2010/2/8 Tres Seaver <tseaver@palladion.com>:
-----BEGIN PGP SIGNED MESSAGE----- Hash: SHA1
Gediminas Paulauskas wrote:
2010/2/8 Tres Seaver <tseaver@palladion.com>:
-----BEGIN PGP SIGNED MESSAGE----- Hash: SHA1
Gediminas Paulauskas wrote:
Hello Zope Developers,
I am packaging many Zope libraries for Ubuntu. But my packages were rejected by archive admin because the source tarballs do not satisfy the inclusion requirements.
From https://wiki.ubuntu.com/PackagingGuide/Basic#Copyright :
* The upstream tarball must contain verbatim copies of all licenses that are used by the files in the tarball. References to URLs or paths to system files (such as /usr/share/common-licenses/) are not sufficient. The license(s) must accompany the source code.
Every file under the ZPL has a sentence "A copy of the ZPL should accompany this distribution." in it's header. But that's not the case. Very few packages ship a ZopePublicLicense.txt in their source.
Reading the ZPL, its first condition is:
1. Redistributions in source code must retain the accompanying copyright notice, this list of conditions, and the following disclaimer.
Since this condition is not met, such packages cannot be legally distributed.
Who will add a copy of the license to each package in Zope SVN? When? $ wget \ http://pypi.python.org/packages/source/Z/Zope2/Zope2-2.12.3.tar.gz $ tar tzf Zope2-2.12.3.tar.gz | grep -i license Zope2-2.12.3/src/ZServer/medusa/dist/license.html Zope2-2.12.3/ZopePublicLicense.txt
I am talking about the packages making up the ZTK and ZopeApp. I am packaging each of them separately -- see http://revu.ubuntuwire.com/u/menesis . Each one, even the smallest ones like zope.size, zope.filerepresentation, zope.app.zcmlfiles has to contain a license in their source tarballs.
I've got no objections to having that file copied to each of those packages and new releases made, but it isn't my itch to scratch.
$ for pkg in $(cat list_of_package_branches_needing_zpl.txt); do \ svn cp -m "Add ZPL text" $ZSVN/Zope2/trunk/ZopePublicLicense.txt \ $ZSVN/$pkg; done
should be a start. Making new releases and uploading them is left as an exercise for the reader. I will note that Christian Theune is about to run a big script updating all comment headers to indicate copyright assignment to the Zope Foundation: perhaps you would coordinate with him, as he will likely be doing a release-and-upload-geddon after that change.
I know that copyright is about to be changed to Zope Foundation.
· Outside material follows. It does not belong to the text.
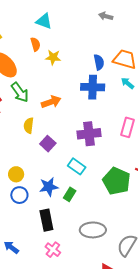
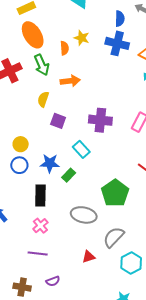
orange semicircle: (35, 44) -> (64, 48), moved
blue semicircle: (99, 62) -> (120, 19), moved
blue cross: (93, 87) -> (117, 43), moved
purple square: (48, 144) -> (58, 121), turned -35
green pentagon: (116, 181) -> (115, 193), moved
A perfect time to ensure the license is there.
In the mean time, you could patch the file in via your debian/ control stuff, I guess. The Ubuntu / Debian interpretation of "legality of distribution" is not controlling outside their universes, I think.
Yes, I was told that patching the source to add the file would be enough to get them accepted. Provided that I ask the upstream developers to do that in the future for real.